The task:
Exactness is required throughout. Return every record once more.

Data for processing:
Content starts

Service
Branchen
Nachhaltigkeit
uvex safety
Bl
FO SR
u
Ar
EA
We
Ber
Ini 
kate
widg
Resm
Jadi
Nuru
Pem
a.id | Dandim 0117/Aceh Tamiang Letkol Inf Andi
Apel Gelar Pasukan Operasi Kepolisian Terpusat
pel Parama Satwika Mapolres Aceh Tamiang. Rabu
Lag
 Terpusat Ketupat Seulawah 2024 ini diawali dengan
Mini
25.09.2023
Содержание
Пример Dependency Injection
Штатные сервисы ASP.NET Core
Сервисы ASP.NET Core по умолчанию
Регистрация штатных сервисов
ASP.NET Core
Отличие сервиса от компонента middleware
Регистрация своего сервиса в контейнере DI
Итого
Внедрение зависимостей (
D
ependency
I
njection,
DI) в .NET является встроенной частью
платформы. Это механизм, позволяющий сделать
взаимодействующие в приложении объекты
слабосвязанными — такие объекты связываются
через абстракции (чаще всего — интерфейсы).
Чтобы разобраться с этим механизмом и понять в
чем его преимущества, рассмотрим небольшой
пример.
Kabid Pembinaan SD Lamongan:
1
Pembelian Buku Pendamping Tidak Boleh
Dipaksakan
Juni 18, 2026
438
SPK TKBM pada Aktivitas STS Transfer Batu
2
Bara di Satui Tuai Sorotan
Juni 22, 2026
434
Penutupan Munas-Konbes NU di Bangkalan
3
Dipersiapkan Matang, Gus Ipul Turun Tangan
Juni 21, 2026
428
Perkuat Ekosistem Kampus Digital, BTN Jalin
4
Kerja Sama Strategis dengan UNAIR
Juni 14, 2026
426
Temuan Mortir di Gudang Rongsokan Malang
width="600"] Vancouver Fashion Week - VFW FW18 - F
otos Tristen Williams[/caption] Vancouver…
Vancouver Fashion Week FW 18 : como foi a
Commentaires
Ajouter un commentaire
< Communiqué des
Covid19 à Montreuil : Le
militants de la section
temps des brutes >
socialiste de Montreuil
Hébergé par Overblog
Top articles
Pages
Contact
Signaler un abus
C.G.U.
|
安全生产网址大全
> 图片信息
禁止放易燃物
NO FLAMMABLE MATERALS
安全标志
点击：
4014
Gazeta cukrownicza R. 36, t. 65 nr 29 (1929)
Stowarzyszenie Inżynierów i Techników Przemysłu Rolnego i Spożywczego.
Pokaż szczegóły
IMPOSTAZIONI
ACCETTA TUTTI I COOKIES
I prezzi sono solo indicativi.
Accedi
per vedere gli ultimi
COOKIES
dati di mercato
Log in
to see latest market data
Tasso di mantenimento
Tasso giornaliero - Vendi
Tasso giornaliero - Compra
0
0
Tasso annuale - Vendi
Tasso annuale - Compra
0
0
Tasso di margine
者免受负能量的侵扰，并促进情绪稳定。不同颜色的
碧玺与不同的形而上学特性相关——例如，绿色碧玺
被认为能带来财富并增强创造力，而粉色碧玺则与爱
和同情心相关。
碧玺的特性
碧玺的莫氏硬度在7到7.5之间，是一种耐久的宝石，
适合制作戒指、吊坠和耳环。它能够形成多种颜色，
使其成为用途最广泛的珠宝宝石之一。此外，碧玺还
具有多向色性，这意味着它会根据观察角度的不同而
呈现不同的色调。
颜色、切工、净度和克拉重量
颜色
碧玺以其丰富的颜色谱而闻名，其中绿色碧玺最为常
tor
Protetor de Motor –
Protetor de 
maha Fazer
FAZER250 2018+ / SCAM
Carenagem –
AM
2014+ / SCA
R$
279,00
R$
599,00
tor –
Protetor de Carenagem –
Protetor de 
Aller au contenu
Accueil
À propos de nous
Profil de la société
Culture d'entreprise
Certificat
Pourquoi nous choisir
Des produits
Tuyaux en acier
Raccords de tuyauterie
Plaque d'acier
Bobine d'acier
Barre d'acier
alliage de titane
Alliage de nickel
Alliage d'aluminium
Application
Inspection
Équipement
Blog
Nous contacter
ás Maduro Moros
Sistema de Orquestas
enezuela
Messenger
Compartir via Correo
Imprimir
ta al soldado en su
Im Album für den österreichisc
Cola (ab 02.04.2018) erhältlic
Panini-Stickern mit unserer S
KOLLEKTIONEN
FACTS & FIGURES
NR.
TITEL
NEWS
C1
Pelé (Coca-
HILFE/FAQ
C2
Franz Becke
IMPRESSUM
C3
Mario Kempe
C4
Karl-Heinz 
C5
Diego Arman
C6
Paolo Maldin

Content ends

Answer to the exercise:
Service
Branchen
Nachhaltigkeit
uvex safety
Bl
FO SR
u
Ar
EA
We
Ber
Ini 
kate
widg
Resm
Jadi
Nuru
Pem
a.id | Dandim 0117/Aceh Tamiang Letkol Inf Andi
Apel Gelar Pasukan Operasi Kepolisian Terpusat
pel Parama Satwika Mapolres Aceh Tamiang. Rabu
Lag
 Terpusat Ketupat Seulawah 2024 ini diawali dengan
Mini
25.09.2023
Содержание
Пример Dependency Injection
Штатные сервисы ASP.NET Core
Сервисы ASP.NET Core по умолчанию
Регистрация штатных сервисов
ASP.NET Core
Отличие сервиса от компонента middleware
Регистрация своего сервиса в контейнере DI
Итого
Внедрение зависимостей (
D
ependency
I
njection,
DI) в .NET является встроенной частью
платформы. Это механизм, позволяющий сделать
взаимодействующие в приложении объекты
слабосвязанными — такие объекты связываются
через абстракции (чаще всего — интерфейсы).
Чтобы разобраться с этим механизмом и понять в
чем его преимущества, рассмотрим небольшой
пример.
Kabid Pembinaan SD Lamongan:
1
Pembelian Buku Pendamping Tidak Boleh
Dipaksakan
Juni 18, 2026
438
SPK TKBM pada Aktivitas STS Transfer Batu
2
Bara di Satui Tuai Sorotan
Juni 22, 2026
434
Penutupan Munas-Konbes NU di Bangkalan
3
Dipersiapkan Matang, Gus Ipul Turun Tangan
Juni 21, 2026
428
Perkuat Ekosistem Kampus Digital, BTN Jalin
4
Kerja Sama Strategis dengan UNAIR
Juni 14, 2026
426
Temuan Mortir di Gudang Rongsokan Malang
width="600"] Vancouver Fashion Week - VFW FW18 - F
otos Tristen Williams[/caption] Vancouver…
Vancouver Fashion Week FW 18 : como foi a
Commentaires
Ajouter un commentaire
< Communiqué des
Covid19 à Montreuil : Le
militants de la section
temps des brutes >
socialiste de Montreuil
Hébergé par Overblog
Top articles
Pages
Contact
Signaler un abus
C.G.U.
|
安全生产网址大全
> 图片信息
禁止放易燃物
NO FLAMMABLE MATERALS
安全标志
点击：
4014
Gazeta cukrownicza R. 36, t. 65 nr 29 (1929)
Stowarzyszenie Inżynierów i Techników Przemysłu Rolnego i Spożywczego.
Pokaż szczegóły
IMPOSTAZIONI
ACCETTA TUTTI I COOKIES
I prezzi sono solo indicativi.
Accedi
per vedere gli ultimi
COOKIES
dati di mercato
Log in
to see latest market data
Tasso di mantenimento
Tasso giornaliero - Vendi
Tasso giornaliero - Compra
0
0
Tasso annuale - Vendi
Tasso annuale - Compra
0
0
Tasso di margine
者免受负能量的侵扰，并促进情绪稳定。不同颜色的
碧玺与不同的形而上学特性相关——例如，绿色碧玺
被认为能带来财富并增强创造力，而粉色碧玺则与爱
和同情心相关。
碧玺的特性
碧玺的莫氏硬度在7到7.5之间，是一种耐久的宝石，
适合制作戒指、吊坠和耳环。它能够形成多种颜色，
使其成为用途最广泛的珠宝宝石之一。此外，碧玺还
具有多向色性，这意味着它会根据观察角度的不同而
呈现不同的色调。
颜色、切工、净度和克拉重量
颜色
碧玺以其丰富的颜色谱而闻名，其中绿色碧玺最为常
tor
Protetor de Motor –
Protetor de 
maha Fazer
FAZER250 2018+ / SCAM
Carenagem –
AM
2014+ / SCA
R$
279,00
R$
599,00
tor –
Protetor de Carenagem –
Protetor de 
Aller au contenu
Accueil
À propos de nous
Profil de la société
Culture d'entreprise
Certificat
Pourquoi nous choisir
Des produits
Tuyaux en acier
Raccords de tuyauterie
Plaque d'acier
Bobine d'acier
Barre d'acier
alliage de titane
Alliage de nickel
Alliage d'aluminium
Application
Inspection
Équipement
Blog
Nous contacter
ás Maduro Moros
Sistema de Orquestas
enezuela
Messenger
Compartir via Correo
Imprimir
ta al soldado en su
Im Album für den österreichisc
Cola (ab 02.04.2018) erhältlic
Panini-Stickern mit unserer S
KOLLEKTIONEN
FACTS & FIGURES
NR.
TITEL
NEWS
C1
Pelé (Coca-
HILFE/FAQ
C2
Franz Becke
IMPRESSUM
C3
Mario Kempe
C4
Karl-Heinz 
C5
Diego Arman
C6
Paolo Maldin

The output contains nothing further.